Generalization across screen scales: scPert was evaluated from small-scale screens (Dixit) to genome-wide screens (the Replogle datasets), with the authors reporting consistent performance across these very different scales.
scPert is a Transformer-based architecture that predicts single-cell transcriptomic responses to genetic perturbations. Each gene's representation is assembled hierarchically from a knowledge graph embedding, a contextual embedding drawn from foundation models, and a gene-specific encoding, and the fused representation is used to predict post-perturbation expression profiles. This design lets the model leverage curated biological knowledge (textual and relational) alongside the statistical patterns learned from expression data.
The authors benchmarked scPert against established methods including GEARS, scGenePT variants, and Scouter across standard Perturb-seq datasets, reporting prediction error on differentially expressed genes. scPert achieved the lowest reported error on the Norman (0.190) and Replogle RPE1 (0.122) datasets, and near-best performance on Replogle K562 (0.123, versus 0.122 for Scouter). On Adamson (0.151) and Dixit (0.091) it remained competitive with the strongest baselines while maintaining balanced correlation performance. In cancer-relevant analyses, the authors report that scPert recovers p53 pathway dynamics and immune checkpoint regulatory mechanisms, and they evaluate it systematically across 42 cancer dependency genes to identify candidate therapeutic targets. A parameter count is not reported in the preprint, and no public code release or model/data card was located at the time of writing.
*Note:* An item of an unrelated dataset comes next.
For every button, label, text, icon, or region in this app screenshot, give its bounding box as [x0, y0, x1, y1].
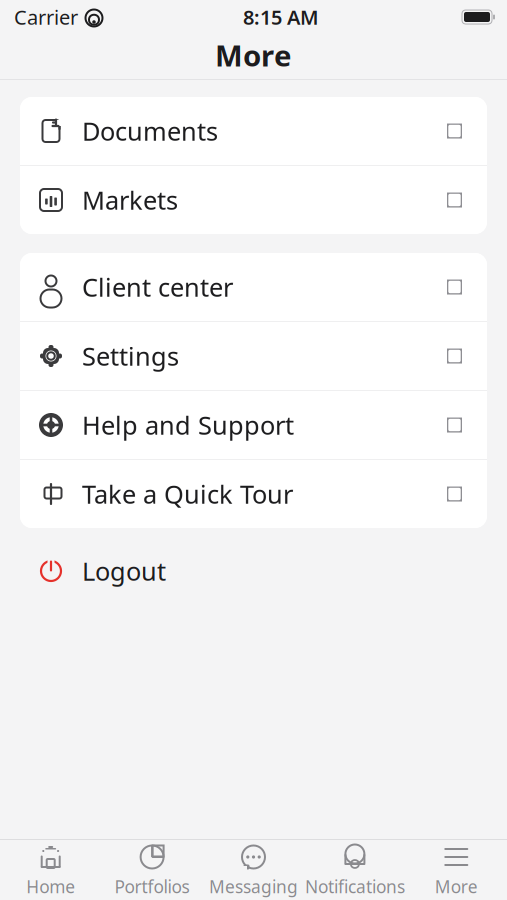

scPert is intended for researchers designing or interpreting genetic perturbation screens who want to computationally forecast transcriptional responses before committing experimental resources, or to extrapolate from a partial screen to perturbations that were not assayed. Because it incorporates knowledge graphs and language-model priors, it is positioned to predict effects for genes and gene pairs absent from the training data, supporting target prioritization in drug discovery. The authors emphasize cancer applications in particular, using the model to probe p53 dynamics and immune checkpoint regulation and to nominate potential therapeutic targets from a panel of 42 cancer dependency genes — a workflow relevant to functional genomics groups and translational oncology pipelines.
scPert contributes to the rapidly growing line of knowledge-augmented single-cell perturbation models, alongside GEARS and scGenePT, by proposing a hierarchical fusion that couples large language model embeddings with structured knowledge graphs rather than treating either modality in isolation. Its reported gains on combinatorial perturbations and on unseen genes, together with strong results across screen scales from Dixit to the genome-wide Replogle datasets, advance the case that structured and unstructured biological knowledge add value beyond expression data alone for virtual-cell construction. The main caveats are that these results come from a preprint that has not yet been peer-reviewed, that several reported margins over the best baselines (for example on Replogle K562, Adamson, and Dixit) are narrow, and that no public code, model card, or data card has been located — limiting independent reproduction and broad adoption until those become available.